Il y a un incendie près de chez moi ce soir. J’ai vu les premières images sur une télévision dans un magasin d’électronique du centre-ville. Au milieu de la cohue, je me suis arrêtée, fixant ces vues aériennes. Ça ressemblait dangereusement à mon quartier. Je suis revenue aussitôt, le cœur battant. Les cadeaux pourront attendre. À quoi cela sert-il d’acheter des cadeaux si je n’ai plus de chez moi? J’ai vu les camions de pompiers, les rues bloquées, les automobilistes impatients, insensibles au drame qui leur faisait perdre ces précieuses minutes. J’ai retrouvé la quiétude de mon appartement. S* est au travail, inconscient du malheur qui ne nous est pas tombé dessus. J’ai tiré les rideaux. Je n’ai pas allumé la télévision. Je ne veux pas voir.

Ça a ressurgi d’un coup dans ma tête, en apercevant les badauds près des rubans jaunes. Je devais avoir 8 ou 9 ans. C’était un soir d’hiver à Montréal. Nous revenions de je ne sais où. Ma tante Louise peut-être. Nous avons vu les camions de pompiers, les voitures de police, les rubans. Comme ce soir. Mon père s’est stationné. Il faisait froid, il était tard, j’avais sommeil. Il m’a pris la main et nous nous sommes approchés. C’était une rue assez large avec de belles demeures. La rue St-Hubert? Le boulevard St-Joseph? Il faudra que je lui demande. Il ne s’en souvient probablement pas. Nous étions debout sur le trottoir, et de l’autre côté de la rue, la maison se tenait toujours bien droite, mais ses fenêtres s’ouvraient tels des trous béants, le toit laissait échapper une fumée dense, la pierre noircie témoignait du brasier. Les flammes avaient fait place aux glaçons. Ils descendaient de la corniche, des balcons, des escaliers. Le givre couvrait les arbres aux alentours, les immeubles voisins, et scintillait sous les puissants projecteurs des pompiers.

– C’est beau, hein?

Je n’ai pas répondu à mon père. À cet âge, je n’osais le contredire, et de toute façon, je ne l’aurais pas fait. C’est vrai que c’était beau. Il avait raison. Mais il y avait autre chose. Il y avait des familles à la rue, des gens qui avaient perdu leurs biens, des souvenirs irremplaçables, une tranche de vie. Il y avait un vieux monsieur sans famille pour l’accueillir, une jeune femme pleurant des lettres d’amour envolées, un enfant qui cherchait son chat.

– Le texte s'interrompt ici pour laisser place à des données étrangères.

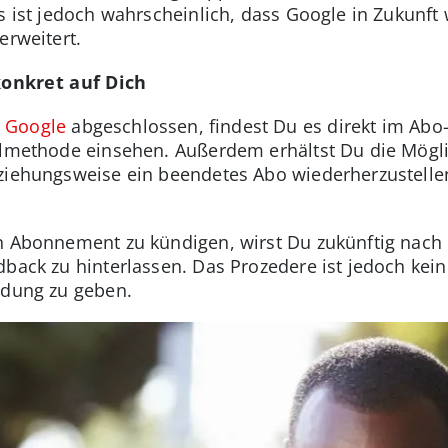
 Es ist jedoch wahrscheinlich, dass Google in Zukun
erweitert.
onkret auf Dich
r
Google
abgeschlossen, findest Du es direkt im Abo
hlmethode einsehen. Außerdem erhältst Du die Mögl
ziehungsweise ein beendetes Abo wiederherzustellen,
in Abonnement zu kündigen, wirst Du zukünftig nac
back zu hinterlassen. Das Prozedere ist jedoch keine
ldung zu geben.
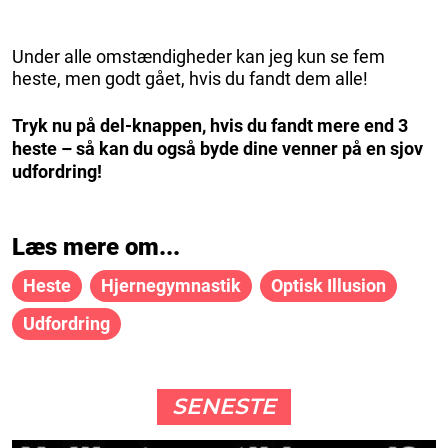
Under alle omstændigheder kan jeg kun se fem
heste, men godt gået, hvis du fandt dem alle!
Tryk nu på del-knappen, hvis du fandt mere end 3
heste – så kan du også byde dine venner på en sjov
udfordring!
Læs mere om...
Heste
Hjernegymnastik
Optisk Illusion
Udfordring
SENESTE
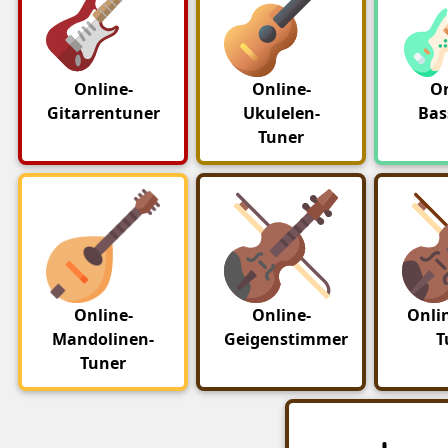
Online-
Online-
On
Gitarrentuner
Ukulelen-
Bas
Tuner
Online-
Online-
Onlin
Mandolinen-
Geigenstimmer
T
Tuner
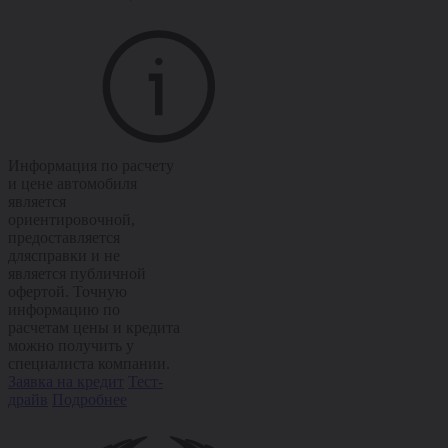
Информация по расчету
и цене автомобиля
является
ориентировочной,
предоставляется
длясправки и не
является публичной
офертой. Точную
информацию по
расчетам цены и кредита
можно получить у
специалиста компании.
Заявка на кредит
Тест-
драйв
Подробнее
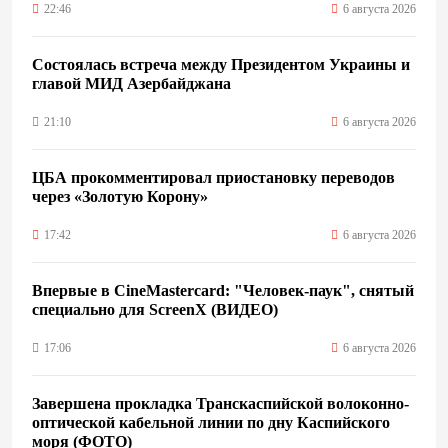
22:46
6 августа 2026
Состоялась встреча между Президентом Украины и
главой МИД Азербайджана
21:10
6 августа 2026
ЦБА прокомментировал приостановку переводов
через «Золотую Корону»
17:42
6 августа 2026
Впервые в CineMastercard: "Человек-паук", снятый
специально для ScreenX (ВИДЕО)
17:06
6 августа 2026
Завершена прокладка Транскаспийской волоконно-
оптической кабельной линии по дну Каспийского
моря (ФОТО)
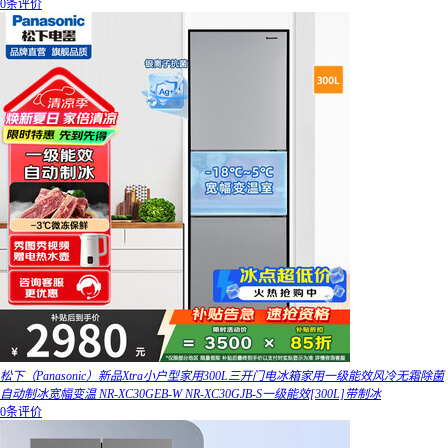
0条评价
松下（Panasonic）新品Xtra小户型家用300L三开门电冰箱家用一级能效风冷无霜除菌
自动制冰宽幅变温 NR-XC30GEB-W NR-XC30GJB-S一级能效[300L]带制冰
0条评价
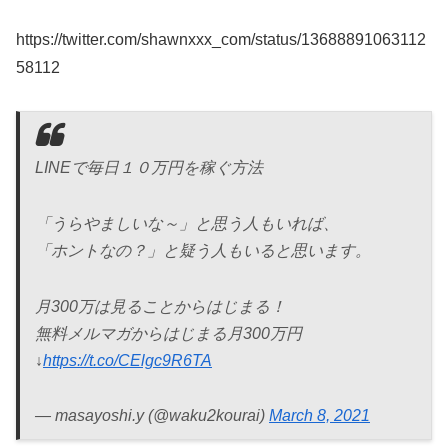
https://twitter.com/shawnxxx_com/status/13688891063112
58112
LINEで毎日１０万円を稼ぐ方法
「うらやましいな～」と思う人もいれば、
「ホントなの？」と疑う人もいると思います。
月300万は見ることからはじまる！
無料メルマガからはじまる月300万円
↓
https://t.co/CElgc9R6TA
— masayoshi.y (@waku2kourai)
March 8, 2021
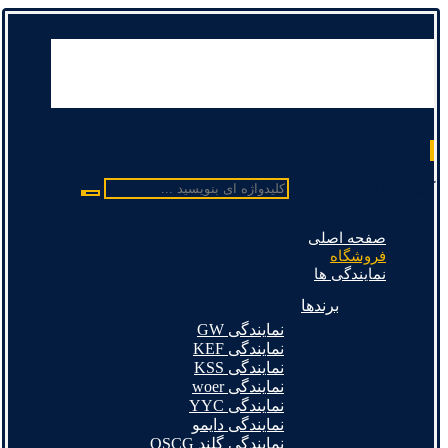
کلیدواژه ای بنویسید ...
صفحه اصلی
فروشگاه
نمایندگی ها
برندها
نمایندگی GW
نمایندگی KEF
نمایندگی KSS
نمایندگی woer
نمایندگی YYC
نمایندگی دایمو
نمایندگی گلند OSCG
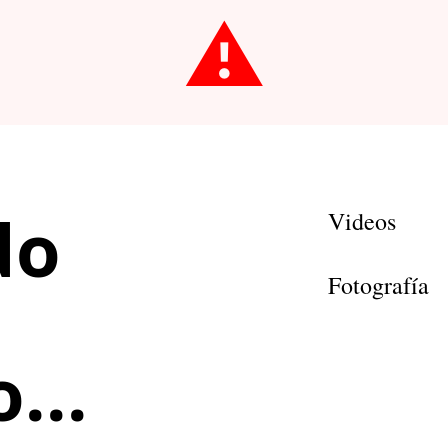
⚠️
do
Videos
Fotografía
...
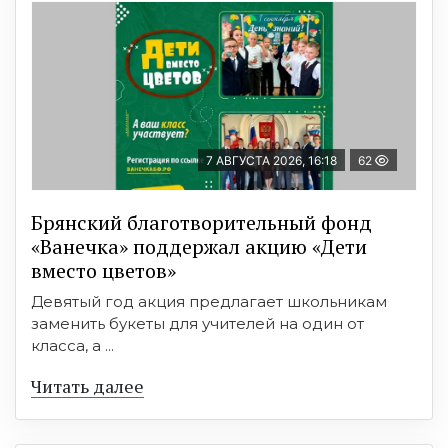
7 АВГУСТА 2026, 16:18
62
Брянский благотворительный фонд
«Ванечка» поддержал акцию «Дети
вместо цветов»
Девятый год акция предлагает школьникам
заменить букеты для учителей на один от
класса, а ...
Читать далее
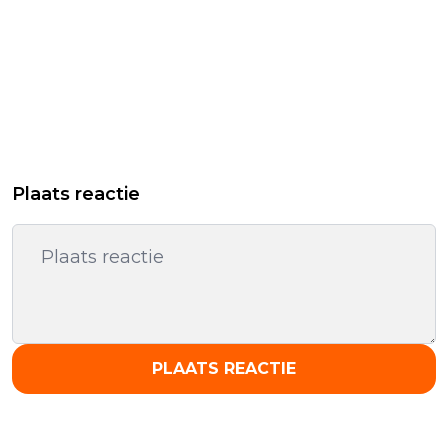
Plaats reactie
PLAATS REACTIE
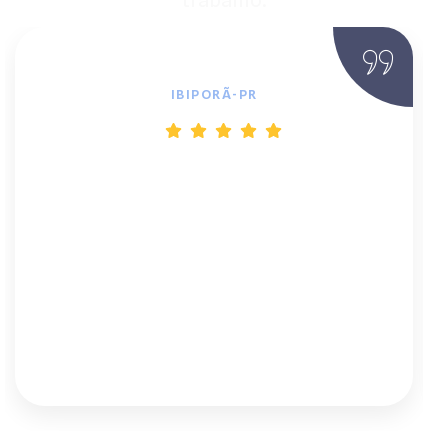
trabalho.
João Batista, Proprietário Rural
IBIPORÃ-PR
"Viver dependendo da rede instável da
região era um estresse. A equipe da BF
Solar projetou um kit off-grid perfeito
para minha necessidade. Hoje tenho
silêncio e energia 24h. O atendimento,
desde o engenheiro até a instalação, foi
impecável."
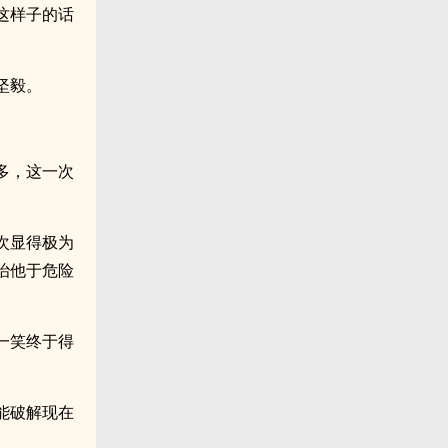
这样子的话
坚毅。
多，这一次
次显得极为
治他于危险
一笑终于得
能破解现在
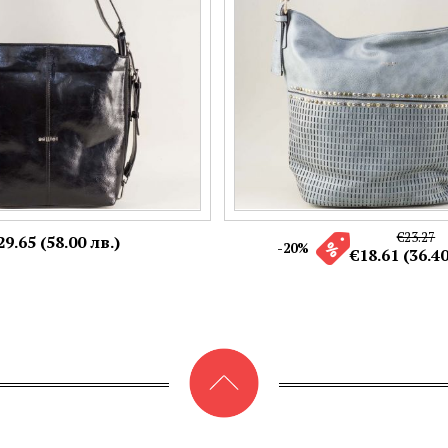
+4
€23.27
29.65 (58.00 лв.)
-20%
€18.61 (36.40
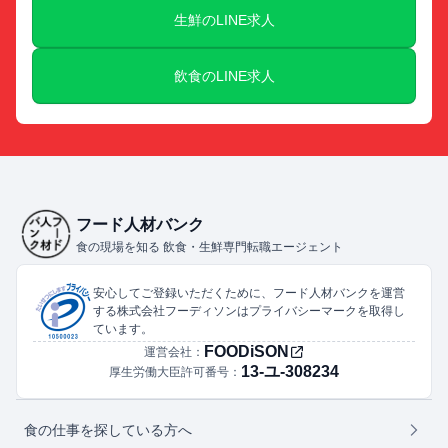
生鮮のLINE求人
飲食のLINE求人
フード人材バンク
食の現場を知る 飲食・生鮮専門転職エージェント
安心してご登録いただくために、フード人材バンクを運営
する株式会社フーディソンはプライバシーマークを取得し
ています。
FOODiSON
運営会社：
13-ユ-308234
厚生労働大臣許可番号：
食の仕事を探している方へ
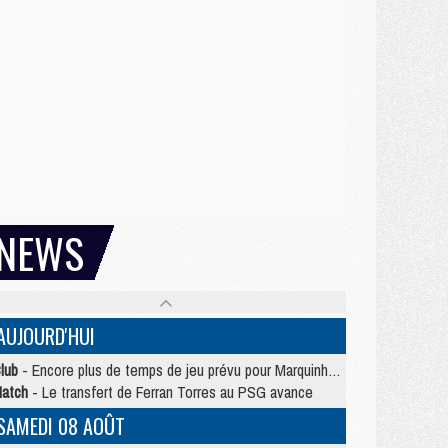
NEWS
AUJOURD'HUI
lub
- Encore plus de temps de jeu prévu pour Marquinhos et les Portugais en Supercoupe
atch
- Le transfert de Ferran Torres au PSG avance
SAMEDI 08 AOÛT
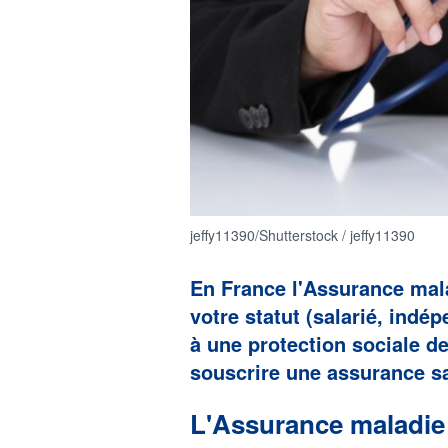
jeffy11390/Shutterstock / jeffy11390
En France l'Assurance mala
votre statut (salarié, indé
à une protection sociale d
souscrire une assurance sa
L'Assurance maladie 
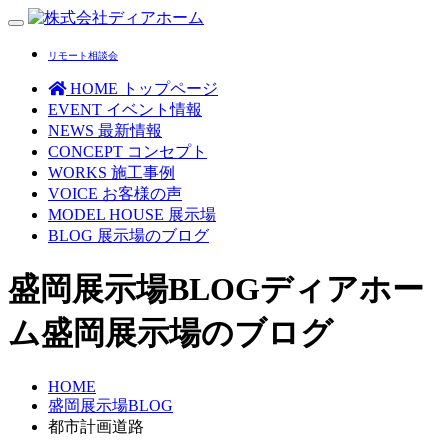
Toggle
navigation
リモート相談会
HOME
トップページ
EVENT
イベント情報
NEWS
最新情報
CONCEPT
コンセプト
WORKS
施工事例
VOICE
お客様の声
MODEL HOUSE
展示場
BLOG
展示場のブログ
盛岡展示場BLOG
ディアホー
ム盛岡展示場のブログ
HOME
盛岡展示場BLOG
都市計画道路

Mais je n’aurais pas su exprimer cela à cet âge. Néanmoins, je me souviens clairement avoir ressenti un profond malaise et une grande tristesse. Je me souviens que je voulais m’en aller. Je ne voulais pas rester là à admirer la scène.

Ça faisait trop mal.

Ça faisait mal, car je ne pouvais m’empêcher de trouver ça beau, le malheur des autres.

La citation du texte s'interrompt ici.